I’ve no desire to climb all the Marilyns – UK hills and mountains with a drop of at least 150 metres on all sides, meaning summits of the ilk of Cairn Gorm, Sca Fell and Carnedd Dafydd are excluded. Besides, there’s more than 1500 of them. It is a list for the super-devoted and the ultra-motivated only. Two of the Marilyns are perilous sea stacks located among the isles of the St Kilda archipelago, making the accomplishment of climbing them all a colossal undertaking.
Munro-tagging has a degree of coolness associated with the pursuit. Scotland’s 3000ft mountains are, after all, at times challenging and cruel, but always immensely rewarding. The Marilyns, despite many Munros and numerous other entrants on the more glamorous hill lists of the UK being among their ranks, lack the same prestige. I’m a fine one to talk, however. At least the Marilyns are ‘proper’ hills, unlike some of the obscure molehills I conquered in pursuit of the UK’s historic county tops.
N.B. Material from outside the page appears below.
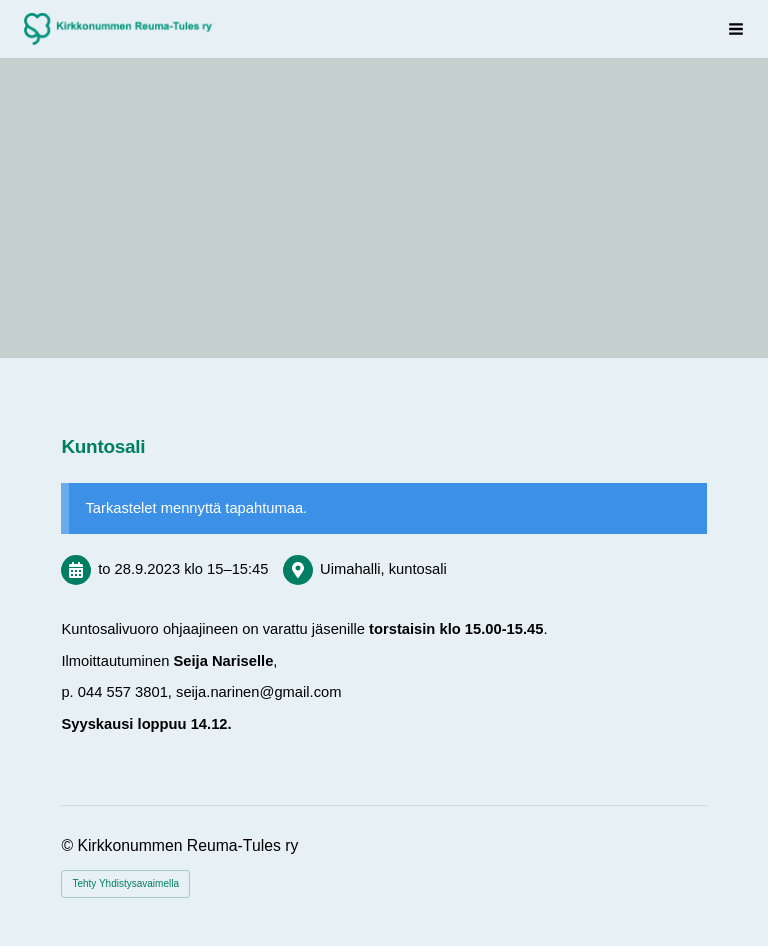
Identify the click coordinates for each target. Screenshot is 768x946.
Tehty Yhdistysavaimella (125, 883)
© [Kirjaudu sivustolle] (69, 845)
So the odd Marilyn won’t hurt. Botley Hill is my nearest such peak, rising on a ridge of land on London’s southernmost fringe. Being the only Marilyn inside the concrete ring of the M25, the hill has heightened kudos. I found the hill south of Woldingham, set among green and pleasant land punctuated by transmitting paraphernalia, after cycling 15 miles from inner London, most of it, naturally, uphill.
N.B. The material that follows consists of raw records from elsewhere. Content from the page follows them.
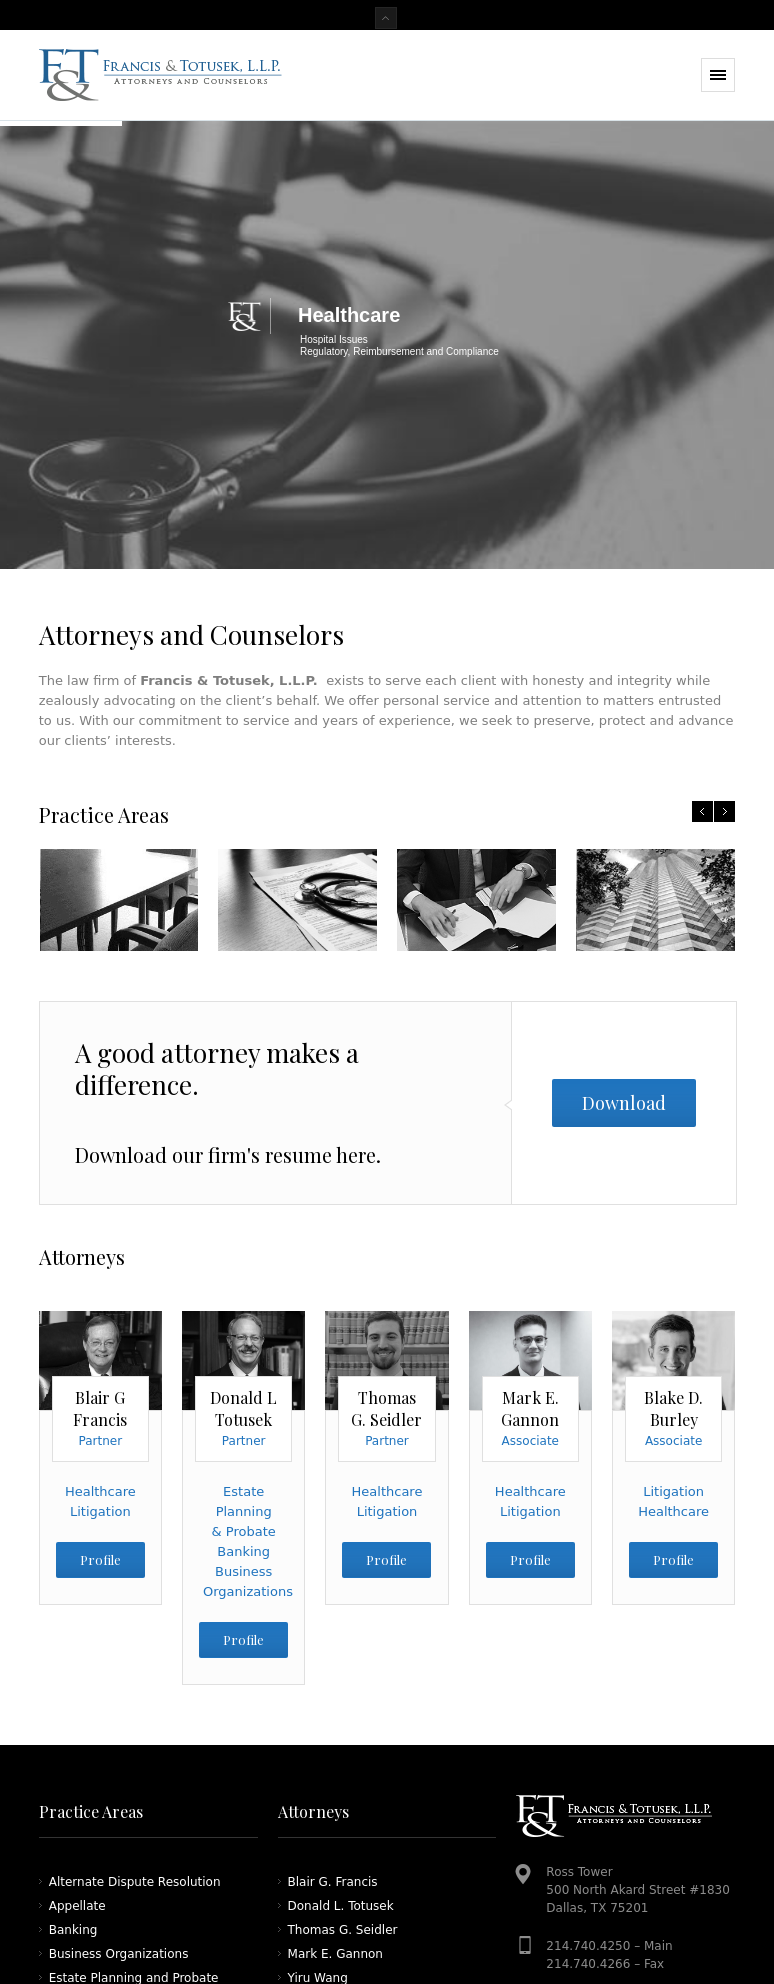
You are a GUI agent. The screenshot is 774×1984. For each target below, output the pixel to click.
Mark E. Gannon (335, 1954)
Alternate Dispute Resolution (135, 1882)
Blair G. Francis (333, 1882)
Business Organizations (119, 1954)
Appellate (77, 1906)
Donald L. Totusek (341, 1906)
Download (624, 1103)
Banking (243, 1551)
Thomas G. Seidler (343, 1930)
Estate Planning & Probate (244, 1511)
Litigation (100, 1511)
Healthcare (100, 1491)
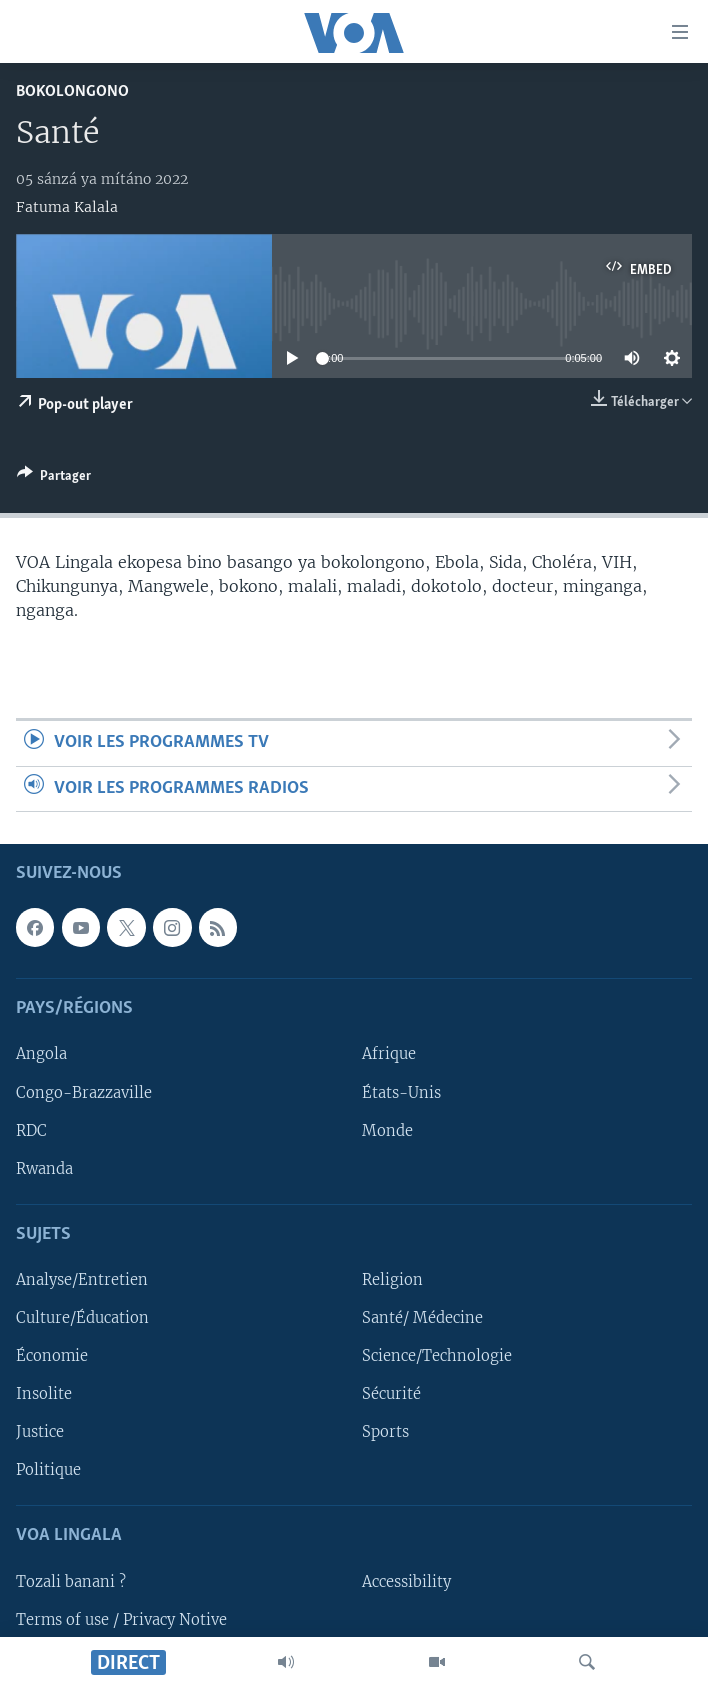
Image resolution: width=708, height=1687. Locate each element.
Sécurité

So what of 270-metre Botley Hill? Not a lot, unfortunately. The hill was crowned by a circular water tower, surrounded by three further transmitters. Pretty, this summit is not. Listen hard and the drone of the M25 is just audible. There was no view to the south, trees obscuring the vista. To the north, London nestled in its river-split bowl, the arch of Wembley stadium the most prominent landmark. Still, I had reason to be glad. The sky was blue and cloudless, and I had made it to the zenith of the inner-M25. I could go no higher (until next year that is, when the newly-constructed Shard – and obviously unnatural – will stand 40 metres loftier).